50.砂の城
「眩しい……」
「まぁ、これだけ晴れていればな」
今日はグリュンの頼みもあって、海に来ていた。曰く、前に来た時に砂で城を作りたかったのだとか。それならその時に作っておけば良かったんじゃないか?と聞くと何故か凄く威嚇されてしまった。俺が悪い……のか?これは。
痛いほどの太陽がこちらを照りつける中、眩しいとは言いつつも元気に駆けて行ったグリュンを追いかける。
人々が集まっている場所から少し離れたところに陣取ったグリュンは、早くも砂をかき集めていて。それの意図するところはつまり、俺は水を運んできて欲しい、と言うことか。
手ですくって運ぶにしては砂の量が尋常じゃないので、近くの海水を魔力で固めて、少しづつ砂に注いでいく。
「そろそろ踏んで固めても良いんじゃないか?」
「えっ……」
「何だその反応……?」
ぴし、と動きが止まったグリュンを見て思わず首を傾げる。
そんなに砂を踏み固めることに抵抗感があるのか?いや、違うな。それよりは……。
───あぁ、成程。
「雪に埋まったことがあるからか」
「う、あってる……」
「おそらく、雪ほど柔らかくはないはずなんだが……」
「本当に?信じるからね!?」
「どれだけ嫌だったんだ」
中々の勢いでそう言われ、思わず苦笑いする。俺にとっては結構良い思い出なのだが、本人にとっては嫌な過去の一つらしい。
結局グリュンが恐る恐るながら踏み固めていく。俺は形を整えながら、砂が固まっていないところがあれば補強していった。
そうして大まかな形ができた頃、どんな城を作るか話し合う。
「俺は王都で見たお城、作りたいなぁ」
「良いんじゃないか?ただちょっと……難易度は高そうだが」
「そこはヴェルが補ってくれるはず!」
「……それは俺頼みと言うんじゃないか?」
そんな俺の言葉を聞いているのか聞いていないのかわからないグリュンは、早々に取り掛かり始める。ちゃっかり氷魔法でで小さなスコップらしきものを作っているところが何というか。
俺もグリュンの真似をするように小さなスコップを作り、制作を始めるのだった。
♢♢♢
「出来たっ……!」
「ほとんど最後の仕上げ、俺任せじゃなかったか?」
「気のせいじゃないかな?」
「そうか……?」
じゃあ俺が仕上げている最中に視界の端に映った、波打ち際に打ち上げられていたクラゲとグリュンがにらめっこしていたのは幻覚だったのだろうか。
まぁ良いか、と思考を打ち切って、改めて完成した砂の城を見る。
それにしても、よく完成したな……。
そう俺が一息ついていると、グリュンは満面の笑みでこう言った。
「楽しかったー!」
「あぁ、俺も結構楽しかった」
「砂にはまらなくて良かった……」
「気にするところはそこなのか」
「俺にとっては大事なの!」
そう言って砂の城の近くに寝っ転がったグリュンはそのまま空を仰ぐ。清々しいほどに透き通った空が、鏡のように瞳に映った。

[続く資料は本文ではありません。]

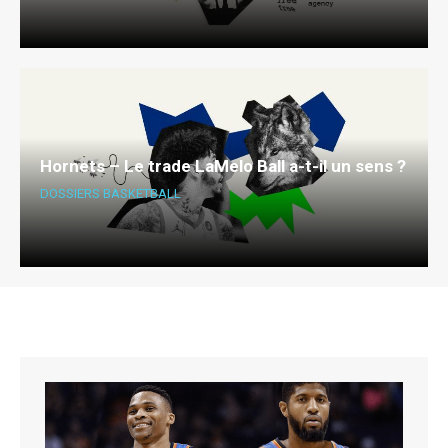
Hornets – Le trade LaMelo Ball a-t-il un sens ?
DOSSIERS BASKETBALL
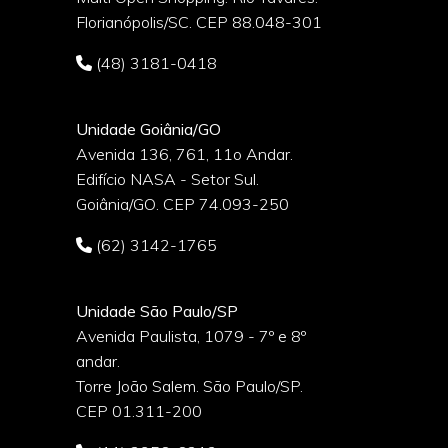
Florianópolis/SC. CEP 88.048-301
(48) 3181-0418
Unidade Goiânia/GO
Avenida 136, 761, 11o Andar.
Edifício NASA - Setor Sul.
Goiânia/GO. CEP 74.093-250
(62) 3142-1765
Unidade São Paulo/SP
Avenida Paulista, 1079 - 7º e 8º
andar.
Torre João Salem. São Paulo/SP.
CEP 01.311-200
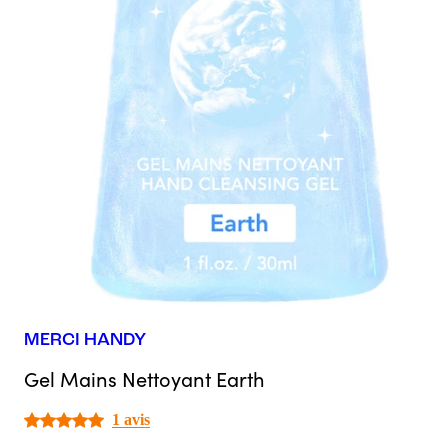
MERCI HANDY
Gel Mains Nettoyant Earth
1 avis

少し冷たい潮風がさぁっと通り過ぎて、引いていく波がちゃんとクラゲを回収していく。
「……アリア、元気かなぁ?」
「アリアか、あいつは……元気じゃないか?」
「そうかな……」
唐突に出てきたその懐かしい名前。今の時期だと紺色の髪に紫の瞳になっていそうだな、あいつ。

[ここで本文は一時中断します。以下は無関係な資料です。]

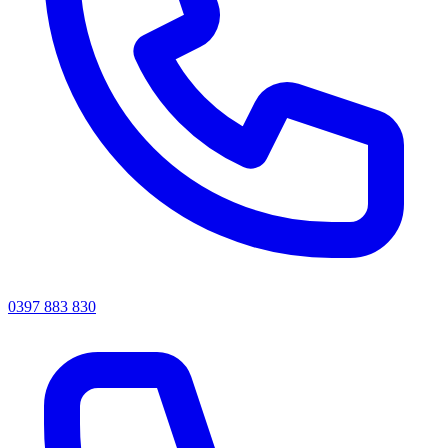
0397 883 830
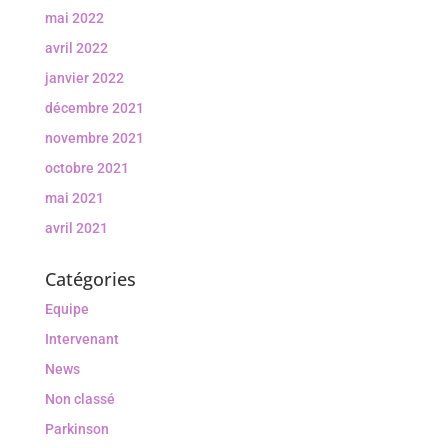
mai 2022
avril 2022
janvier 2022
décembre 2021
novembre 2021
octobre 2021
mai 2021
avril 2021
Catégories
Equipe
Intervenant
News
Non classé
Parkinson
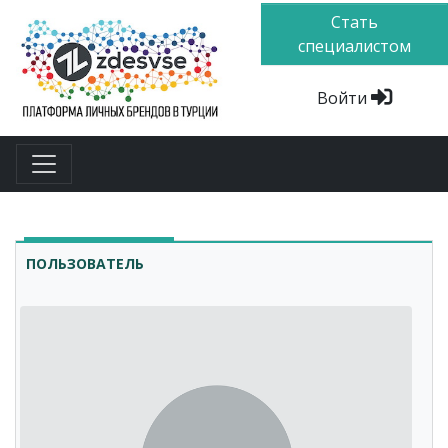
Стать
специалистом
Войти
ПОЛЬЗОВАТЕЛЬ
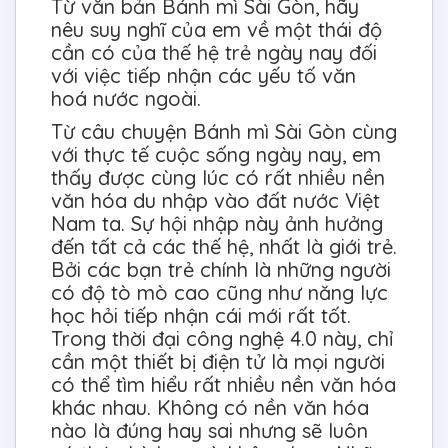
Từ văn bản Bánh mì Sài Gòn, hãy
nêu suy nghĩ của em về một thái độ
cần có của thế hệ trẻ ngày nay đối
với việc tiếp nhận các yếu tố văn
hoá nước ngoài.
Từ câu chuyện Bánh mì Sài Gòn cùng
với thực tế cuộc sống ngày nay, em
thấy được cùng lúc có rất nhiều nền
văn hóa du nhập vào đất nước Việt
Nam ta. Sự hội nhập này ảnh hưởng
đến tất cả các thế hệ, nhất là giới trẻ.
Bởi các bạn trẻ chính là những người
có độ tò mò cao cũng như năng lực
học hỏi tiếp nhận cái mới rất tốt.
Trong thời đại công nghệ 4.0 này, chỉ
cần một thiết bị điện tử là mọi người
có thể tìm hiểu rất nhiều nền văn hóa
khác nhau. Không có nền văn hóa
nào là đúng hay sai nhưng sẽ luôn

ちなみにシャトレアにいると忘れがちだが、一応今の時期は冬だ。
と言うことはそろそろ旅に出て半年、と言うところか。
早いな、と思う反面、まだ半年か、と思うところもある。
───一歩、また一歩と、グリュンが離れていく。
それは比喩とかではなく、その場に残る事実で。
「……年、明けなきゃ良いんだけどなぁ」
小さく、波の音に紛れるようにそう呟いた。